### Supplied material
-- Opening Marker --

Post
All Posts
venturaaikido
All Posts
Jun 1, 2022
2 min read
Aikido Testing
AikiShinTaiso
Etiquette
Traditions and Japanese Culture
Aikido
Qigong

-- Closing Marker --
-- Opening Marker --

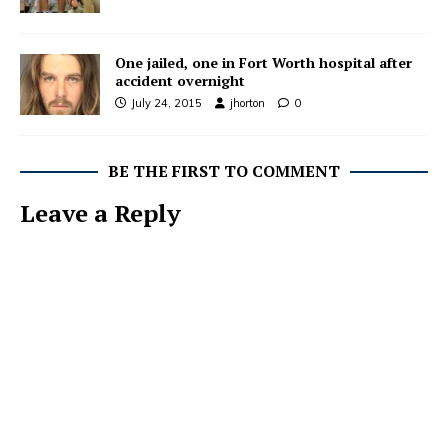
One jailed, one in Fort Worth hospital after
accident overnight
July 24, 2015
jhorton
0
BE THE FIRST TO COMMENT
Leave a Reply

-- Closing Marker --

### Directions for this task
Retype, in the same exact form, the lines of the material above from the line holding "accident overnight" through the line holding "Leave a Reply".

### Answer to the exercise
accident overnight
July 24, 2015
jhorton
0
BE THE FIRST TO COMMENT
Leave a Reply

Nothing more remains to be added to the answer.